As you can see in the screenshot above, the chat disappeared the moment my colleague went offline and came back. This is one of the inherent limitations of chatting in Google Docs.
Using Speech to Text Feature in Google Docs to Chat
Another feature that Google Docs chat comes with is speech to text. You can use your voice to send messages and communicate. This can be a time saver if your hands are busy doing something else. Like taking care of research. Here are a few things to keep in mind before we see how to enable this feature and use it.
- Speech to text is only available for laptop or desktop users. Though smartphones do support this feature and even Google Assistant accepts voice commands, somehow, chat in Google Docs on mobile skips this feature
- You will need a working microphone to use this feature
How to Enable Voice typing?
Open Google Docs in a browser of your choice. I prefer Chrome. Open the document in which you want to chat. Make sure there is at least one collaborator online before you begin the chat. Otherwise, it will not work as noted before. Now select Tools from the menu above and click on Voice typing.
You can also use the keyboard shortcut Ctrl+Shift+S to enable or disable it. You should now see a microphone icon on the left. You will now click on it before speaking.
You can set your preferred language using the drop-down menu above the mic icon. This will convert your speech using the correct dialect as there are subtle differences between say, English US and English UK. The microphone popup can be moved anywhere on the screen if you think it is coming in the way of the document.
Noticed the dotted line under the new sentence? That denotes that the sentence was typed using voice typing, to distinguish it from text typed using the keyboard. Did you notice the lack of punctuation? You will have to say them as well. For example, speak ‘comma’ if you want to insert it.

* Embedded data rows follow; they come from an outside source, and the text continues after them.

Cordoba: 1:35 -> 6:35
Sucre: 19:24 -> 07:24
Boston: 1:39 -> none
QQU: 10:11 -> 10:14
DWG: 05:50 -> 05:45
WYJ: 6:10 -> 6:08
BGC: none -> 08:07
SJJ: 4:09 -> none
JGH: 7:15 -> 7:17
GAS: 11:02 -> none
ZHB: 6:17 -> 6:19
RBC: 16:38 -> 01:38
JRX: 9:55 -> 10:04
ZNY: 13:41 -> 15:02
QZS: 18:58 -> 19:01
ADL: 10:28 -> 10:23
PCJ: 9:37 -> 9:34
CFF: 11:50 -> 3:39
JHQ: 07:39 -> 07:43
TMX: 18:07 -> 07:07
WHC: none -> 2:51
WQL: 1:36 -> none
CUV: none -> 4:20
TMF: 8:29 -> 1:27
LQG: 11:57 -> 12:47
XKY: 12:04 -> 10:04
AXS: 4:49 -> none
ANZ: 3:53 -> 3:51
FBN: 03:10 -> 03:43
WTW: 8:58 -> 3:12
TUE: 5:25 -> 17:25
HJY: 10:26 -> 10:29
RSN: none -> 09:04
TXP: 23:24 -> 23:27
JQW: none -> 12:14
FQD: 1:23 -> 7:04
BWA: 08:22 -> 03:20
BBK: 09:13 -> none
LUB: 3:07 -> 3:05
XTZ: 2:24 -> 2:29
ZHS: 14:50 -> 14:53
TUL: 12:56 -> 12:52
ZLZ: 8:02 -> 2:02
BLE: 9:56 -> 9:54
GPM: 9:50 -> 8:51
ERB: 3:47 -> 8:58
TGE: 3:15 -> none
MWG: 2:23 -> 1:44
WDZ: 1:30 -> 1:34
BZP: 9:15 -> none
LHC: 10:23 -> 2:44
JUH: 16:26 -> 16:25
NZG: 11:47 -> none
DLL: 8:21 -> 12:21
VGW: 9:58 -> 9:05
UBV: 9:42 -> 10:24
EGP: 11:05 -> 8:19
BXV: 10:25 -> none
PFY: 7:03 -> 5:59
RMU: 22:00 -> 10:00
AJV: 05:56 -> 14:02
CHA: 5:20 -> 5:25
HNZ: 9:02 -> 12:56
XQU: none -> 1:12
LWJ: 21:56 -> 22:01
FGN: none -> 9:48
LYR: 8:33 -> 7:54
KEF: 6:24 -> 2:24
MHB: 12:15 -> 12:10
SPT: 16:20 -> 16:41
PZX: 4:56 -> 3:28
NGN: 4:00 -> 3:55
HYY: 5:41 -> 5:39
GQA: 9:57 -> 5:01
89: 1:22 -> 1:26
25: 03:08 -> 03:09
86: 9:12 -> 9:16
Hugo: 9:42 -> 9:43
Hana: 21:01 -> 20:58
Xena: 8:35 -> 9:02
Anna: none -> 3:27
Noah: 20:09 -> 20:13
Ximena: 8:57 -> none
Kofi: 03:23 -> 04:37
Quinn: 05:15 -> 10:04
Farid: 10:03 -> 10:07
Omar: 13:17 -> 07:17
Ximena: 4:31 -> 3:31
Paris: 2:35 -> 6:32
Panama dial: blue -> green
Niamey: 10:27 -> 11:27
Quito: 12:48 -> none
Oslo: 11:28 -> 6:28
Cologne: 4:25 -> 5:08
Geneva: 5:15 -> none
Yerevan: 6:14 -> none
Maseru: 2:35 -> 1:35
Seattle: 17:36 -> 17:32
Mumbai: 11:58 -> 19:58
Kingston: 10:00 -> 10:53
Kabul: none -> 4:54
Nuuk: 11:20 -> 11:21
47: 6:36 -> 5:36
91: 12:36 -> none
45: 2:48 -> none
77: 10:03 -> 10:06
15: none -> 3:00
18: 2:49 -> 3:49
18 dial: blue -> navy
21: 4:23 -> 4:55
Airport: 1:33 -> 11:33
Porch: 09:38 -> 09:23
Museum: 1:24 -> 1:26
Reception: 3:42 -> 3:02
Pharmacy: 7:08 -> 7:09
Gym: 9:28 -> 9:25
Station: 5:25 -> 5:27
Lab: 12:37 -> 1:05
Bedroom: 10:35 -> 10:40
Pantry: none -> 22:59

Here are some common punctuation commands you can use. The list is not exhaustive.
- question mark
- new para
- full stop
- new line
These should be enough to get you started. You can reach ‘voice typing help’ by speaking the same command.
Google Docs Chat Feature
The Google Docs chat feature is a casual one which is apparent from the number of features that are missing from the roaster. There is no way to attach files, export conversations, and if you leave the chat window, you won’t see past messages. Nonetheless, it is of great value to those who are collaborating on a single document. Real-time chat while working together can remove possibilities of errors from the equation. My only irk is that I can’t share files even though Docs is part of the Drive ecosystem.